NEWPORT BEACH -- South County leaders weren’t shy about lowering their

sights on Orange County’s responses to questions about the proposed

airport at the closed El Toro Marine Corps Air Station.

Not long after the county’s Local Redevelopment Authority released 17

volumes of responses, totaling some 11,500 pages, the El Toro Reuse

Planning Authority weighed in on the subject.

A handful of other groups had also submitted comments and concerns,

including Newport Beach, supporters of a runway alternative created by a

retired Newport Beach engineer, the Irvine Co. and dozens or other groups

and individuals.

Not surprisingly, Newport Beach threw its support behind the report,

saying it is “thorough and accurate” and applauding the county for

demonstrating “great sensitivity to the surrounding communities.”

About half of the city’s residents are affected by noise from flights

operating at John Wayne Airport.

Bob Caustin, the founder of Defend the Bay, couldn’t help noticing

what he said was a glaring irony in some of the comments submitted by the

Irvine Co.

In the comments, the company voiced concerns about the possibility of

runoff from the base affecting water quality in Back Bay. Pollution from

that area of the county has been known to flow down San Diego Creek into

the Upper Newport Bay watershed, which dumps into the bay.

Caustin sued the company in June to halt a high-density industrial

project planned for an area to the west of the base.

“Everything they’ve talked about on their properties, they’re saying

about [the county’s plan],” Caustin said. “They’re basically arguing

against the great park. ... They’re advocating making that thing a

developed property.”

The company has not taken an official position on the airport. Heiress

Joan Irvine Smith, however, endorses the South County proposal to install

a central park at the base.

“I would love to see it as a park quite frankly,” Irvine Smith said.

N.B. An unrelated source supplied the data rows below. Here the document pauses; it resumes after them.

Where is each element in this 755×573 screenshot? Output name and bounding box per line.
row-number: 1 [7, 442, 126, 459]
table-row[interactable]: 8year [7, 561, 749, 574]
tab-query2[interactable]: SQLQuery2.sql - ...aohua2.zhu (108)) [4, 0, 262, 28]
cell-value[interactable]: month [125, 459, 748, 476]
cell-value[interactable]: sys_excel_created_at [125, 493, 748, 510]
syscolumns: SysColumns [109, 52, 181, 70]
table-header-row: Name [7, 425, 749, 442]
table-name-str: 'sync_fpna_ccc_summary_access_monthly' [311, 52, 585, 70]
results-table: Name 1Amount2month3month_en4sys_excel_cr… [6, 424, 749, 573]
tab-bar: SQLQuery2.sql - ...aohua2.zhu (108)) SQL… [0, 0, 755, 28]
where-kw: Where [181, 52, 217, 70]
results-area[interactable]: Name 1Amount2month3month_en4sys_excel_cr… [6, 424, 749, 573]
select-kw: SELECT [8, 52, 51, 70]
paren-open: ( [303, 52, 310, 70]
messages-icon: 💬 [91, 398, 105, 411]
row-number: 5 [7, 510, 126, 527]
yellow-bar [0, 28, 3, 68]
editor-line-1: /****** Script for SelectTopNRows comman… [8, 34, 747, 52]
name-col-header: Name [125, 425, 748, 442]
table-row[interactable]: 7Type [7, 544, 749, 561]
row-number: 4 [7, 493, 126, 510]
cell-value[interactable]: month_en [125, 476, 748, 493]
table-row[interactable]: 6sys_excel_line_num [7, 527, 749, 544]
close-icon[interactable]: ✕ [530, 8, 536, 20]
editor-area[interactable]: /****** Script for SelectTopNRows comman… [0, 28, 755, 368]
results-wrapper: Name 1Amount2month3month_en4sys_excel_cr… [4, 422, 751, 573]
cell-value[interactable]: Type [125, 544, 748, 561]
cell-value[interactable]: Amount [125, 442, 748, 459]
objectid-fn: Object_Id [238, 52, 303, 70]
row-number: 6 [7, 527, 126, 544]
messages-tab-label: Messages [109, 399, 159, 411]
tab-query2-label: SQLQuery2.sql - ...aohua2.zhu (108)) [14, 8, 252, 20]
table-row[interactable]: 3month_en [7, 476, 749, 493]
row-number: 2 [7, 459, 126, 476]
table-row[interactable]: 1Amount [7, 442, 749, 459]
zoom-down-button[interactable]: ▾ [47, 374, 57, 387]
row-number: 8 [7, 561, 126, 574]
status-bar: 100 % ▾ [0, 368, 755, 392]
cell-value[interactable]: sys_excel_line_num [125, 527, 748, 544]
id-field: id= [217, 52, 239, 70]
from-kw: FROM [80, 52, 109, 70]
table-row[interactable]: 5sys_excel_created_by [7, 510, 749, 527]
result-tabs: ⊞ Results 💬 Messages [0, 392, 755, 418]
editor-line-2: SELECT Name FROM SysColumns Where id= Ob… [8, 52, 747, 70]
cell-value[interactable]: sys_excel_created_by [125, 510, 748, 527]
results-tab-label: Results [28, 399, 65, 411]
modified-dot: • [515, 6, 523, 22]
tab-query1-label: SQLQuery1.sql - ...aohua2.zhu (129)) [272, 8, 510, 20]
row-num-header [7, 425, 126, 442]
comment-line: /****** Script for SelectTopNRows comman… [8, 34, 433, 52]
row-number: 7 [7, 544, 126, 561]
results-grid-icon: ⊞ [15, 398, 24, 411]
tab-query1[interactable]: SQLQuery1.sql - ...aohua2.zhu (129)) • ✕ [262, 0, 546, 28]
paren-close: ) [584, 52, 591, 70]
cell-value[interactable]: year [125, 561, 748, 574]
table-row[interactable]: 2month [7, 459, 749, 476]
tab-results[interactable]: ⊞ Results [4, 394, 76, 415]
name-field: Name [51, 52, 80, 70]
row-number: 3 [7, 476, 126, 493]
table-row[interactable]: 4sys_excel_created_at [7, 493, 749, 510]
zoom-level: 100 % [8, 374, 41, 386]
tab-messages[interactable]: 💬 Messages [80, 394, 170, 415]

“It could be something quite magnificent.”

On Friday, Paul Eckles, the executive director of the planning

authority, rapped the county’s responses as inadequate.

“They’re just plain not being honest,” Eckles said. “They’re not

dealing from a full deck.”

Eckles accused the county of dodging many of South County’s concerns

-- submitted in the form of more than 1,000 comments in response to the

county’s Environmental Impact Report 573.

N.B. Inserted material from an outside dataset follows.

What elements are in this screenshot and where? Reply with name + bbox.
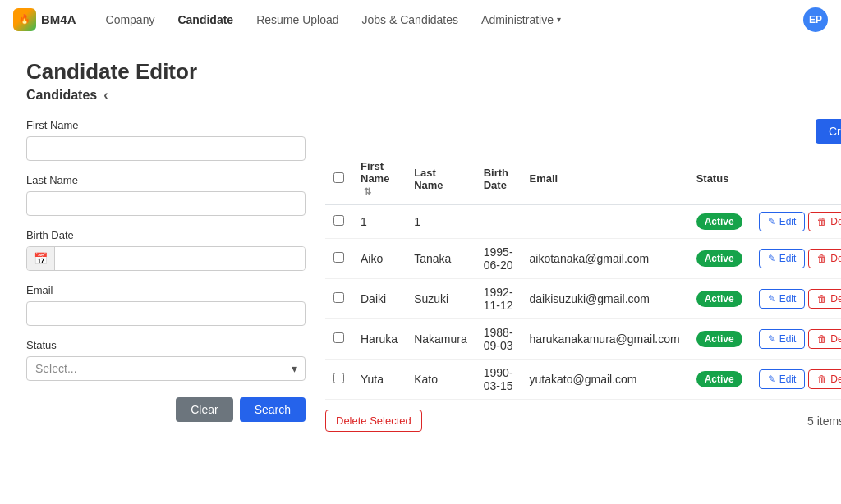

He also said the report underestimates the traffic and air-traffic

impacts of the proposed airport on the communities surrounding the base

-- situated at the northern borders of Irvine and Lake Forest.

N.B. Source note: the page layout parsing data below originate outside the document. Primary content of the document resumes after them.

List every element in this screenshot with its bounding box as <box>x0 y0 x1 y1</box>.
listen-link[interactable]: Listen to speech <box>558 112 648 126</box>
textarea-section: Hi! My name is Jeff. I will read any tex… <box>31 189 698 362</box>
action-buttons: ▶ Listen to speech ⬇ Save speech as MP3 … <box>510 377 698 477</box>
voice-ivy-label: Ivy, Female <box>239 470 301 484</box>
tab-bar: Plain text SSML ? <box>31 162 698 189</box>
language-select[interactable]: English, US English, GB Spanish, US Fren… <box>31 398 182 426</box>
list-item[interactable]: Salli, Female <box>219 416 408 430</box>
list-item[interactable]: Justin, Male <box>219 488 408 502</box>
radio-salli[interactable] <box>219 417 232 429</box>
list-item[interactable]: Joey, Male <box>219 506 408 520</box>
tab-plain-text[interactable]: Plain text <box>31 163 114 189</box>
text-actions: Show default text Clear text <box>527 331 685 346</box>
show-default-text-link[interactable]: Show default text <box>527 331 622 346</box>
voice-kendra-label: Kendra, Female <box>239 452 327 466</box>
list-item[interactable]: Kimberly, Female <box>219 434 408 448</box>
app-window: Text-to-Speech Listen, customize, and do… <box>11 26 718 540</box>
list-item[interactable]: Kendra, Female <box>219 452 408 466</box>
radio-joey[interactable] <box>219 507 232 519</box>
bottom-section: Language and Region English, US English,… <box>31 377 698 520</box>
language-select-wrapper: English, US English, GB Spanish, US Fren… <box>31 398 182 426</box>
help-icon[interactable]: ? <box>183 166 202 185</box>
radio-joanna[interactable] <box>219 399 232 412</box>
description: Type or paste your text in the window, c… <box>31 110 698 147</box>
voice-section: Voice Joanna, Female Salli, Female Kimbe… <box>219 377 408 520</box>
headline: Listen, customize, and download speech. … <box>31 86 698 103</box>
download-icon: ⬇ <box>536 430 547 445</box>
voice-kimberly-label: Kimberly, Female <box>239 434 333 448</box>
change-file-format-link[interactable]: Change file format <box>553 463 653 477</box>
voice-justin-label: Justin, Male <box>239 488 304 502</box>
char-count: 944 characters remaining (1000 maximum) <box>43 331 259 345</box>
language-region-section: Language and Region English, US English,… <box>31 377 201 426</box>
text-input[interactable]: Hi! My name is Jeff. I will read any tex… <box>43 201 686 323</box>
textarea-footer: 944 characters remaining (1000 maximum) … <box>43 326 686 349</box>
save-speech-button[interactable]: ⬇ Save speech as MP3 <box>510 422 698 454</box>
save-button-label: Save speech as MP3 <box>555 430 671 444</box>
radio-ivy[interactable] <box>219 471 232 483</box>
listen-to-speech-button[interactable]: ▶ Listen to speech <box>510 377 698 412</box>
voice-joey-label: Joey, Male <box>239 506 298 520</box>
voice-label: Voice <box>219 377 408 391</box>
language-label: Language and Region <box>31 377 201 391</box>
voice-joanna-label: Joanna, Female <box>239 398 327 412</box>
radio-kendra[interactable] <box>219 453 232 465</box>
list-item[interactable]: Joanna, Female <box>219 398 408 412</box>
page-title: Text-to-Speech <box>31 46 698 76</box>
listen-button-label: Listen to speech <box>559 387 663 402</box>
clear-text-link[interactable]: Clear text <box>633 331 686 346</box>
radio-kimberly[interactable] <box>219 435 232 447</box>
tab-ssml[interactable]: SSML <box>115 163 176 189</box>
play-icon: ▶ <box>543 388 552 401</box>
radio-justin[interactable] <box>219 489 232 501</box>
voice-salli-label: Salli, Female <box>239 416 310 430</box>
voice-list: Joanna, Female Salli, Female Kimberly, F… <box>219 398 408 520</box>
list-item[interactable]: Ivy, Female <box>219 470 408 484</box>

County airport planners were quick to refute the claims as political

maneuvering.

“Airport opponents clearly have a strategy to delay, delay and sue,

sue,” said Gary Simon, the Local Redevelopment Agency’s executive

director. “[The planning authority] is going to criticize and try to

destroy [the report] any way they can.”

The authority successfully challenged the county’s earlier

environmental analysis, forcing a court-ordered revamp of the traffic and

air-quality impacts.

* Paul Clinton covers the environment and John Wayne Airport. He may

be reached at (949) 764-4330 or by e-mail ato7

[email protected] .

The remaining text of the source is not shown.